Page-level text extractions
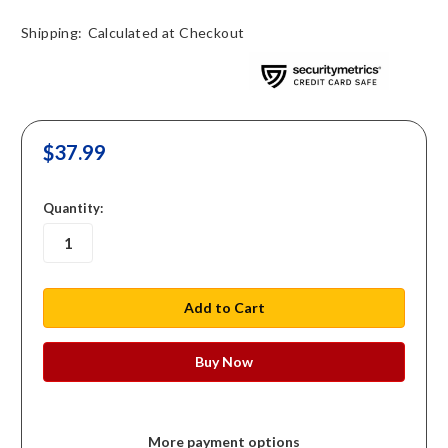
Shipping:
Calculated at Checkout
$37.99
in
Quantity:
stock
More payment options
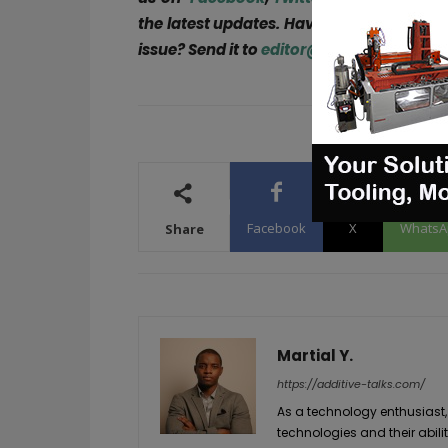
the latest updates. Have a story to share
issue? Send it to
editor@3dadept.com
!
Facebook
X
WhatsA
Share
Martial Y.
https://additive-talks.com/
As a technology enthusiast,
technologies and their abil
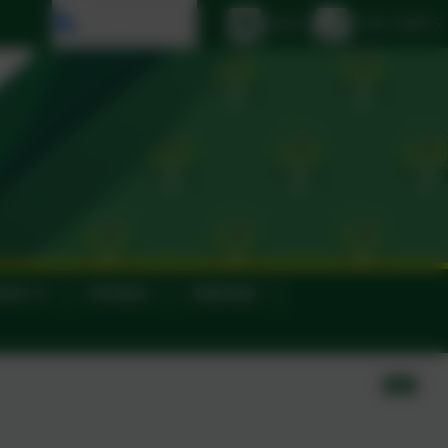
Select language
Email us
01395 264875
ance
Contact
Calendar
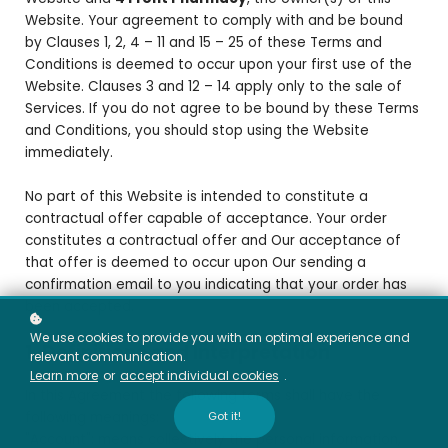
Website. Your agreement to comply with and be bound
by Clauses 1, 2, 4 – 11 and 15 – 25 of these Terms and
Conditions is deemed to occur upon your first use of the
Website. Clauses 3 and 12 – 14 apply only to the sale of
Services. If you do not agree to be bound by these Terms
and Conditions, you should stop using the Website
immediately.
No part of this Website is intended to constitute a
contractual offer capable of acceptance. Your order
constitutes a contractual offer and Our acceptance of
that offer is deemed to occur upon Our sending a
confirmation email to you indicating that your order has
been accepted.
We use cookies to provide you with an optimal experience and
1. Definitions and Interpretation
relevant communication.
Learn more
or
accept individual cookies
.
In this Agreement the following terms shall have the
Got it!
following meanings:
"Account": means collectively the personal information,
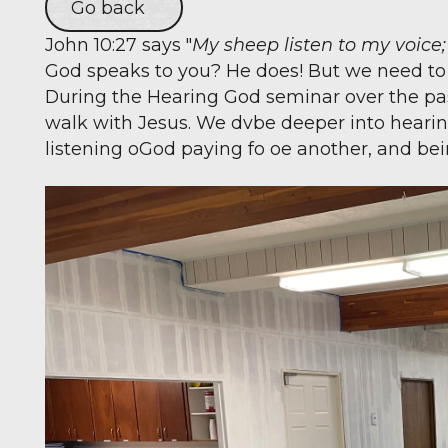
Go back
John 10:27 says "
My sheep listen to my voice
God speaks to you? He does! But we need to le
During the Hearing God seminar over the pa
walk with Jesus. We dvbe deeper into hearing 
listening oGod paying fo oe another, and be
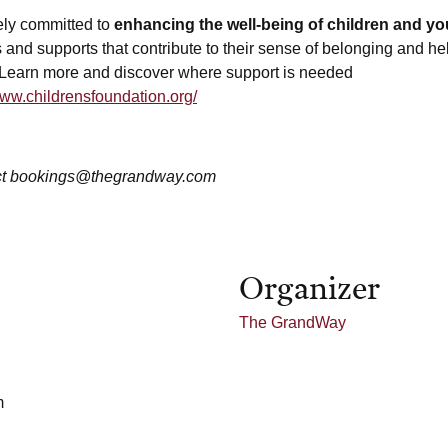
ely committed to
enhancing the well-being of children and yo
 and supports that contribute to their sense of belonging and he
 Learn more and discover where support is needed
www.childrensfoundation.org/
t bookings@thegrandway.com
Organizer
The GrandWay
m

* _Directions for this task_: Your reply should hold only the records, duplicated exactly, without any image.

* _Result_:
Shipping:
Calculated at Checkout
$37.99
in
Quantity:
stock
More payment options
the latest updates. Have a story to share
issue? Send it to
editor@3dadept.com
!
Facebook
X
WhatsA
Share
Martial Y.
https://additive-talks.com/
As a technology enthusiast,
technologies and their abil
Select language
Email us
01395 264875
ance
Contact
Calendar
Website. Your agreement to comply with and be bound
by Clauses 1, 2, 4 – 11 and 15 – 25 of these Terms and
Conditions is deemed to occur upon your first use of the
Website. Clauses 3 and 12 – 14 apply only to the sale of
Services. If you do not agree to be bound by these Terms
and Conditions, you should stop using the Website
immediately.
No part of this Website is intended to constitute a
contractual offer capable of acceptance. Your order
constitutes a contractual offer and Our acceptance of
that offer is deemed to occur upon Our sending a
confirmation email to you indicating that your order has
been accepted.
We use cookies to provide you with an optimal experience and
1. Definitions and Interpretation
relevant communication.
Learn more
or
accept individual cookies
.
In this Agreement the following terms shall have the
Got it!
following meanings:
"Account": means collectively the personal information,
Go back
John 10:27 says "
My sheep listen to my voice
God speaks to you? He does! But we need to le
During the Hearing God seminar over the pa
walk with Jesus. We dvbe deeper into hearing 
listening oGod paying fo oe another, and be
ely committed to
enhancing the well-being of children and yo
 and supports that contribute to their sense of belonging and he
 Learn more and discover where support is needed
www.childrensfoundation.org/
t bookings@thegrandway.com
Organizer
The GrandWay
m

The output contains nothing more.